#AcquiringForGrowth

Contact: Ben Kolada Scott Denne

Twitter is ramping up its M&A program in what appears to be an attempt to buy faster growth. The company made its much-anticipated IPO paperwork public on Thursday and while the numbers are impressive, their acceleration is slowing. To offset the slowdown in its organic business, Twitter is doing more deals than ever before – and bigger ones at that. Its two largest deals, according to our understanding, have both been announced this year, collectively accounting for probably about three-quarters of all the money Twitter has spent on its M&A program. Further, 2013 has been its most active dealmaking year, and we still have one quarter to go.

From what was likely very little revenue in 2009, Twitter’s top line has hockey-sticked to $316.9m last year. That’s nearly 300% growth year over year and more than 11x what it recorded just two years earlier.

But as the company reaches a larger revenue base, its growth rate is beginning to slow. Annualizing Twitter’s first-half results would put its projected 2013 sales at just north of $500m.
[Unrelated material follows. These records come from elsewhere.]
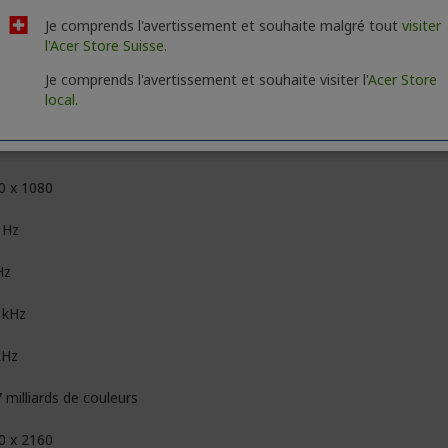
00 Heure(s)
Je comprends l'avertissement et souhaite malgré tout
visiter
l'Acer Store Suisse.
00 Heure(s)
Je comprends l'avertissement et souhaite visiter l'
Acer Store
local.
0 x 1080
 Hz
Hz
 kHz
kHz
 milliards de couleurs
0 x 2160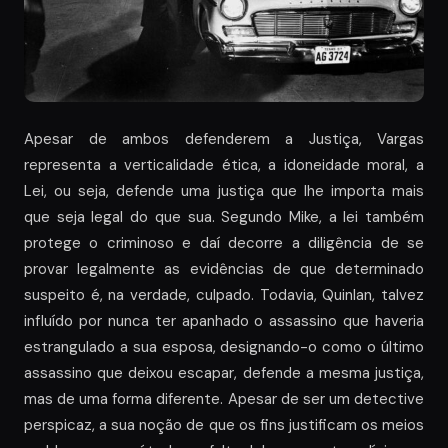
Apesar de ambos defenderem a Justiça, Vargas
representa a verticalidade ética, a idoneidade moral, a
Lei, ou seja, defende uma justiça que lhe importa mais
que seja legal do que sua. Segundo Mike, a lei também
protege o criminoso e daí decorre a diligência de se
provar legalmente as evidências de que determinado
suspeito é, na verdade, culpado. Todavia, Quinlan, talvez
influído por nunca ter apanhado o assassino que haveria
estrangulado a sua esposa, designando-o como o último
assassino que deixou escapar, defende a mesma justiça,
mas de uma forma diferente. Apesar de ser um detective
perspicaz, a sua noção de que os fins justificam os meios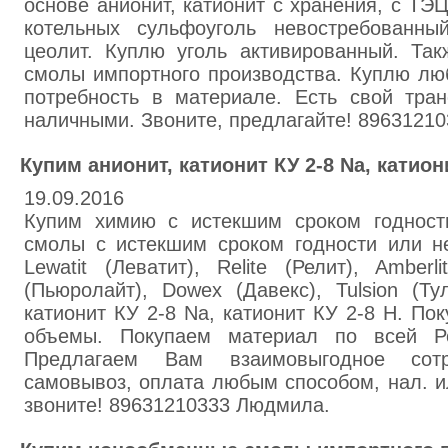
основе анионит, катионит с хранения, с ТЭ
котельных сульфоуголь невостребованны
цеолит. Куплю уголь активированный. Та
смолы импортного производства. Куплю лю
потребность в материале. Есть свой тран
наличными. Звоните, предлагайте! 8963121
Купим анионит, катионит КУ 2-8 Na, катиони
19.09.2016
Купим химию с истекшим сроком годност
смолы с истекшим сроком годности или н
Lewatit (Леватит), Relite (Релит), Amberli
(Пьюролайт), Dowex (Давекс), Tulsion (Ту
катионит КУ 2-8 Na, катионит КУ 2-8 Н. По
объемы. Покупаем материал по всей Ро
Предлагаем Вам взаимовыгодное сотр
самовывоз, оплата любым способом, нал. и
звоните! 89631210333 Людмила.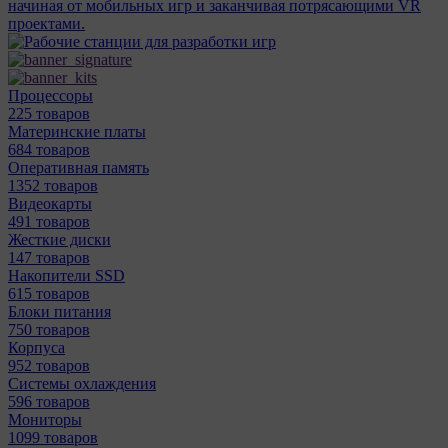
начиная от мобильных игр и заканчивая потрясающими VR
проектами.
Процессоры
225 товаров
Материнcкие платы
684 товаров
Оперативная память
1352 товаров
Видеокарты
491 товаров
Жесткие диски
147 товаров
Накопители SSD
615 товаров
Блоки питания
750 товаров
Корпуса
952 товаров
Системы охлаждения
596 товаров
Мониторы
1099 товаров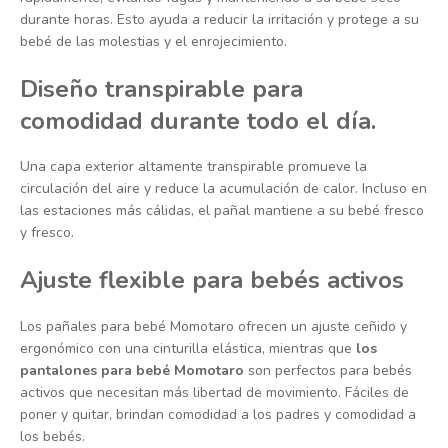
durante horas. Esto ayuda a reducir la irritación y protege a su
bebé de las molestias y el enrojecimiento.
Diseño transpirable para
comodidad durante todo el día.
Una capa exterior altamente transpirable promueve la
circulación del aire y reduce la acumulación de calor. Incluso en
las estaciones más cálidas, el pañal mantiene a su bebé fresco
y fresco.
Ajuste flexible para bebés activos
Los pañales para bebé Momotaro ofrecen un ajuste ceñido y
ergonómico con una cinturilla elástica, mientras que
los
pantalones para bebé Momotaro
son perfectos para bebés
activos que necesitan más libertad de movimiento. Fáciles de
poner y quitar, brindan comodidad a los padres y comodidad a
los bebés.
While it may not be fair to annualize six months of results for such a fast-growing company, we still don’t think its 2013 revenue will top $650m, which would be about twice its sales from last year. (We’d also note that Twitter’s year-over-year quarterly revenue growth rate has been declining since Q3 2012.)

Further, growth in Twitter’s total number of users and their level of engagement is slowing. In the US, which accounts for three-quarters of its advertising revenue, the average number of times that users engaged with Twitter was up only 1% from the previous quarter while the number of monthly users was up just 2%. Compare that with a year ago when those same metrics posted 11% and 9% quarterly growth, respectively.

Given the need for more advertising revenue on a slowing user base, we expect Twitter to increase its volume and value of acquisitions. One area the company could move into is digital video advertising, where the rates are higher than mobile or display. Twitter has already announced a product that enables television advertisers to follow an audience from a TV show to Twitter. That could become a more powerful proposition to both advertisers and content providers if Twitter could expand that capability to other parts of the digital world.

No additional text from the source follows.